Nato da un cortometraggio del 2013 che aveva riscosso un enorme successo su YouTube, Cargo – produzione Netflix firmata dagli esordienti Yolanda Ramke e Ben Howling – rielabora il genere zombi nei paesaggi sconfinati dell’Outback australiano. Ma più che alle recenti variazioni sul genere come The Walking Dead, Cargo è debitore alla visione postapocalittica di un film come La strada di John Hillcoat, e soprattutto al romanzo di McCarthy da cui è tratto.

Gli zombi sono infatti solo «accessori» di un mondo che quando incontriamo il protagonista – un padre (Martin Freeman) infettato dal virus e che prima di tramutarsi lui stesso in zombi deve mettere in salvo la figlia neonata – è già sprofondato nel caos: non resta che una sparuta umanità alle prese con il day after di un’apocalisse che, ci viene fatto capire senza troppe sottigliezze, siamo noi stessi ad aver scatenato.
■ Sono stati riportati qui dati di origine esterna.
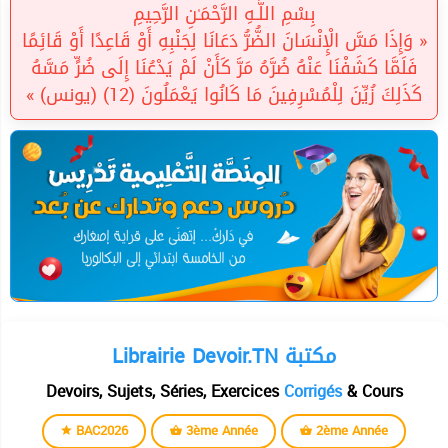
بِسْمِ اللَّـهِ الرَّحْمَـٰنِ الرَّحِيمِ
« وَإِذَا مَسَّ الْإِنْسَانَ الضُّرُّ دَعَانَا لِجَنْبِهِ أَوْ قَاعِدًا أَوْ قَائِمًا
فَلَمَّا كَشَفْنَا عَنْهُ ضُرَّهُ مَرَّ كَأَنْ لَمْ يَدْعُنَا إِلَى ضُرٍّ مَسَّهُ
كَذَلِكَ زُيِّنَ لِلْمُسْرِفِينَ مَا كَانُوا يَعْمَلُونَ (12) (يونس) »
Librairie Devoir.TN مكتبة
Devoirs, Sujets, Séries, Exercices
Corrigés
& Cours
BAC2026
3ème Année
2ème Année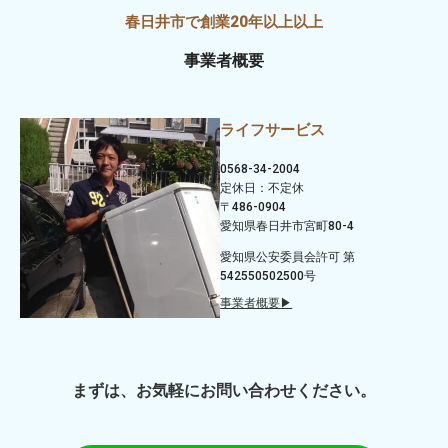
事業者概要
ライフサービス
0568-34-2004
定休日：不定休
〒486-0904
愛知県春日井市宮町80-4
愛知県公安委員会許可 第
542550502500号
事業者概要▶
まずは、お気軽にお問い合わせください。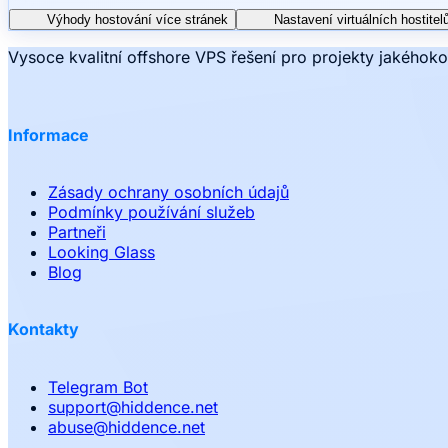
Výhody hostování více stránek
Nastavení virtuálních hostitel
Vysoce kvalitní offshore VPS řešení pro projekty jakéhoko
Informace
Zásady ochrany osobních údajů
Podmínky používání služeb
Partneři
Looking Glass
Blog
Kontakty
Telegram Bot
support
@
hiddence.net
abuse
@
hiddence.net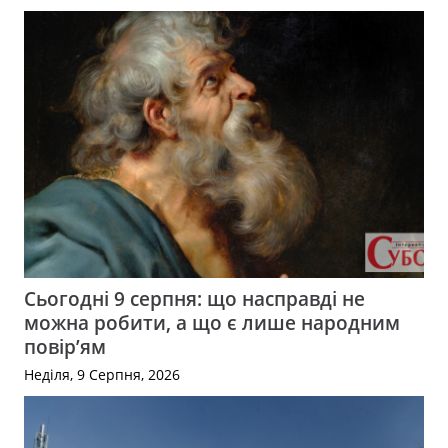
Сьогодні 9 серпня: що насправді не
можна робити, а що є лише народним
повір’ям
Неділя, 9 Серпня, 2026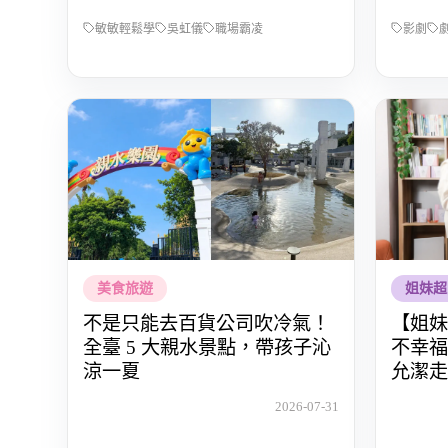
敏敏輕鬆學
吳虹儀
職場霸凌
影劇
美食旅遊
姐妹超
不是只能去百貨公司吹冷氣！
【姐妹
全臺 5 大親水景點，帶孩子沁
不幸福
涼一夏
允潔走
愛自己
2026-07-31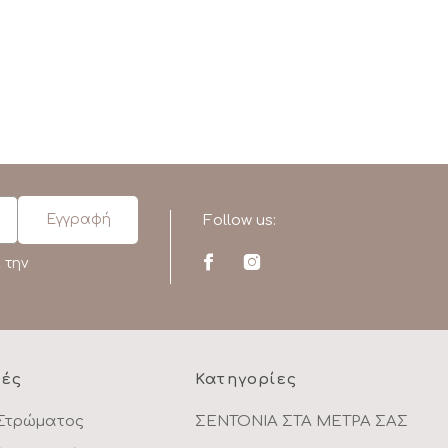
Follow us:
 την
ρές
Κατηγορίες
Στρώματος
ΣΕΝΤΟΝΙΑ ΣΤΑ ΜΕΤΡΑ ΣΑΣ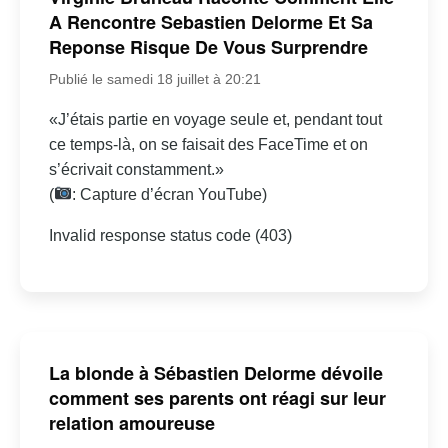
A Rencontre Sebastien Delorme Et Sa
Reponse Risque De Vous Surprendre
Publié le samedi 18 juillet à 20:21
«J’étais partie en voyage seule et, pendant tout
ce temps-là, on se faisait des FaceTime et on
s’écrivait constamment.»
(
: Capture d’écran YouTube)
Invalid response status code (403)
La blonde à Sébastien Delorme dévoile
comment ses parents ont réagi sur leur
relation amoureuse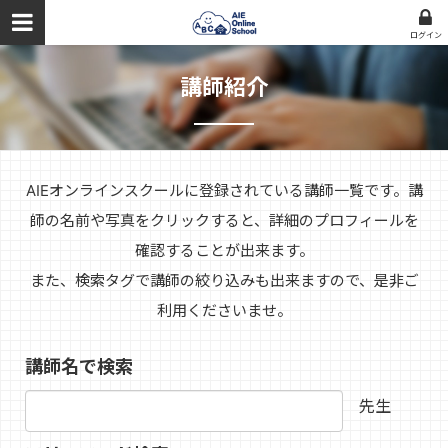
ログイン
講師紹介
AIEオンラインスクールに登録されている講師一覧です。講
師の名前や写真をクリックすると、詳細のプロフィールを
確認することが出来ます。
また、検索タグで講師の絞り込みも出来ますので、是非ご
利用くださいませ。
講師名で検索
先生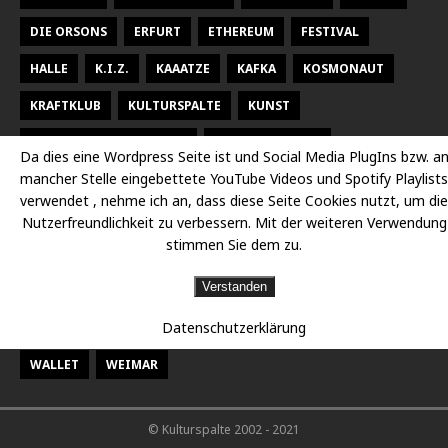
DIE ORSONS
ERFURT
ETHEREUM
FESTIVAL
HALLE
K.I.Z.
KAAATZE
KAFKA
KOSMONAUT
KRAFTKLUB
KULTURSPALTE
KUNST
KUNSTHALLE TALSTRASSE
KURT WEILL FEST
Da dies eine Wordpress Seite ist und Social Media PlugIns bzw. a
mancher Stelle eingebettete YouTube Videos und Spotify Playlists
LARSEN SECHERT
LEIPZIG
MALEREI
MARTERIA
verwendet , nehme ich an, dass diese Seite Cookies nutzt, um die
MILKY CHANCE
NEUES THEATER HALLE
OPER
Nutzerfreundlichkeit zu verbessern. Mit der weiteren Verwendung
stimmen Sie dem zu.
OPER HALLE
PETER FOX
RADISSON DESSAU
RAP
Verstanden
RAUMBÜHNE
SACHSEN
SEEED
SIDO
Datenschutzerklärung
STAATSKAPELLE HALLE
THEATER
THEATER CHEMNITZ
WALLET
WEIMAR
© Kulturspalte 2002 - 2021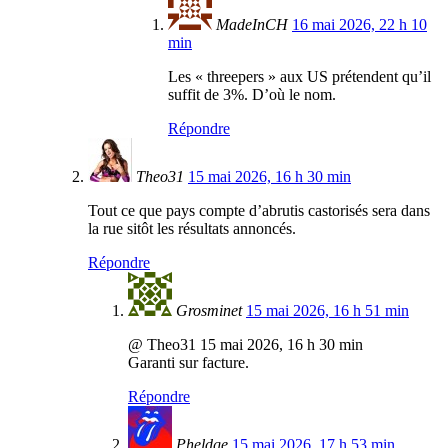
MadeInCH
16 mai 2026, 22 h 10
min
Les « threepers » aux US prétendent qu’il
suffit de 3%. D’où le nom.
Répondre
Theo31
15 mai 2026, 16 h 30 min
Tout ce que pays compte d’abrutis castorisés sera dans
la rue sitôt les résultats annoncés.
Répondre
Grosminet
15 mai 2026, 16 h 51 min
@ Theo31 15 mai 2026, 16 h 30 min
Garanti sur facture.
Répondre
Pheldge
15 mai 2026, 17 h 53 min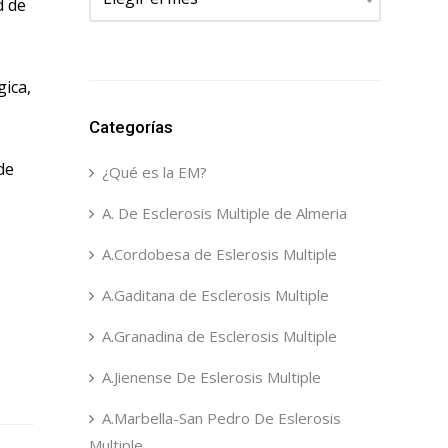
d de
gica,
Categorías
de
¿Qué es la EM?
A. De Esclerosis Multiple de Almeria
A.Cordobesa de Eslerosis Multiple
A.Gaditana de Esclerosis Multiple
A.Granadina de Esclerosis Multiple
A.Jienense De Eslerosis Multiple
A.Marbella-San Pedro De Eslerosis
Multiple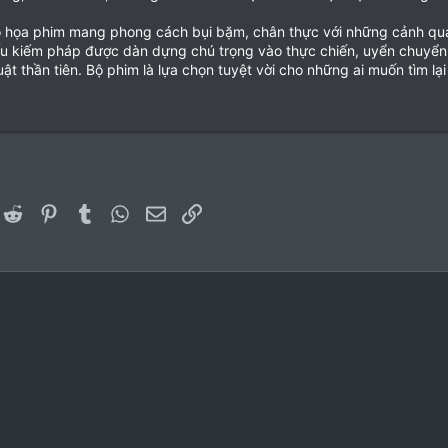
 họa phim mang phong cách bụi bặm, chân thực với những cảnh qua
u kiếm pháp được dàn dựng chú trọng vào thực chiến, uyển chuyển
uật thần tiên. Bộ phim là lựa chọn tuyệt vời cho những ai muốn tìm lạ
er)
inkedIn
Reddit
Pinterest
Tumblr
WhatsApp
Email
Link
Liên hệ
Quy 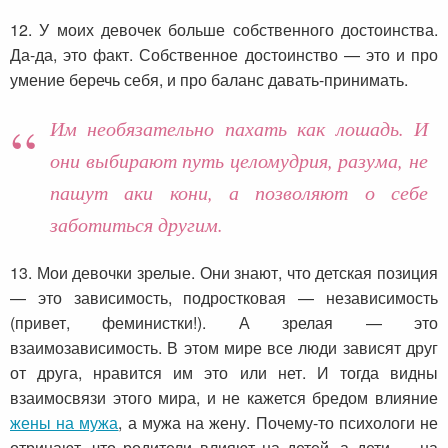
12. У моих девочек больше собственного достоинства.
Да-да, это факт. Собственное достоинство — это и про
умение беречь себя, и про баланс давать-принимать.
Им необязательно пахать как лошадь. И
они выбирают путь целомудрия, разума, не
пашут аки кони, а позволяют о себе
заботиться другим.
13. Мои девочки зрелые. Они знают, что детская позиция
— это зависимость, подростковая — независимость
(привет, феминистки!). А зрелая — это
взаимозависимость. В этом мире все люди зависят друг
от друга, нравится им это или нет. И тогда видны
взаимосвязи этого мира, и не кажется бредом влияние
жены на мужа
, а мужа на жену. Почему-то психологи не
отрицают, что родители влияют на детей, а дети — на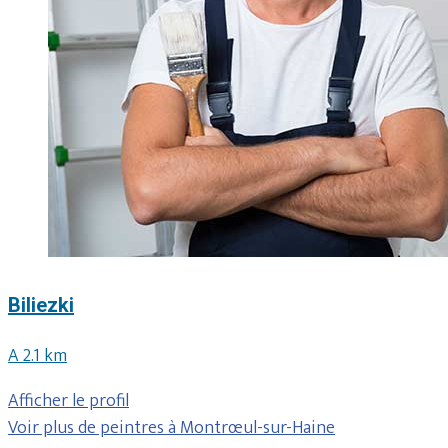
Biliezki
A 2.1 km
Afficher le profil
Voir plus de peintres à Montrœul-sur-Haine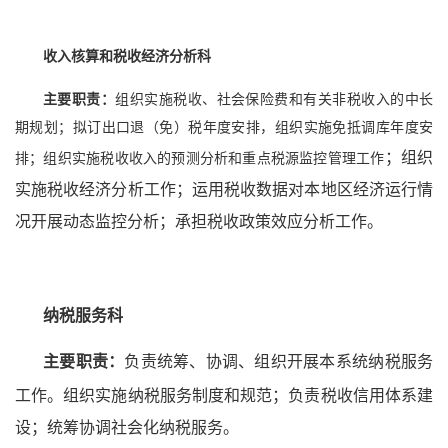
收入核算和税收经济分析科
主要职责：
组织实施税收、社会保险费和有关非税收入的中长
期规划；拟订出口退（免）税年度安排，组织实施免抵调库年度安
；
组织
排；组织实施税收收入的预测分析和重点税源监控管理工作
实施税收经济分析工作；运用税收数据对本地区经济运行情
况开展动态监控分析；承担税收政策效应分析工作。
纳税服务科
纳税服务
主要职责：
负责统
筹、协调、组织开展本系统
工作。
组织实施纳税服务制度和规范；
负责税收信用体系建
设；统筹协调社会化纳税服务。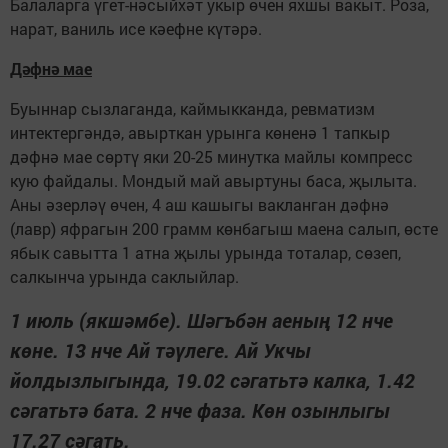
Балаларга үгет-нәсыйхәт укыр өчен яхшы вакыт. Роза,
нарат, ваниль исе кәефне күтәрә.
Дәфнә мае
Буыннар сызлаганда, каймыкканда, ревматизм
интектергәндә, авырткан урынга көненә 1 тапкыр
дәфнә мае сөртү яки 20-25 минутка майлы компресс
кую файдалы. Мондый май авыртуны баса, җылыта.
Аны әзерләү өчен, 4 аш кашыгы вакланган дәфнә
(лавр) яфрагын 200 грамм көнбагыш маена салып, өсте
ябык савытта 1 атна җылы урында тоталар, сөзеп,
салкынча урында саклыйлар.
1 июль (якшәмбе). Шәгъбән аеның 12 нче
көне. 13 нче Ай тәүлеге. Ай Укчы
йолдызлыгында, 19.02 сәгатьтә калка, 1.42
сәгатьтә бата. 2 нче фаза. Көн озынлыгы
17.27 сәгать.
Fin qui niente di nuovo, ma è proprio su quest’elemento di «denuncia» che il film innesta la sua ambizione politica: l’apologia delle popolazioni aborigene che incarnano un rapporto «sano» con la natura e la comunità spezzato dallo stesso uomo bianco che le ha decimate – in quella che finisce per essere però una classica rappresentazione del «buon selvaggio».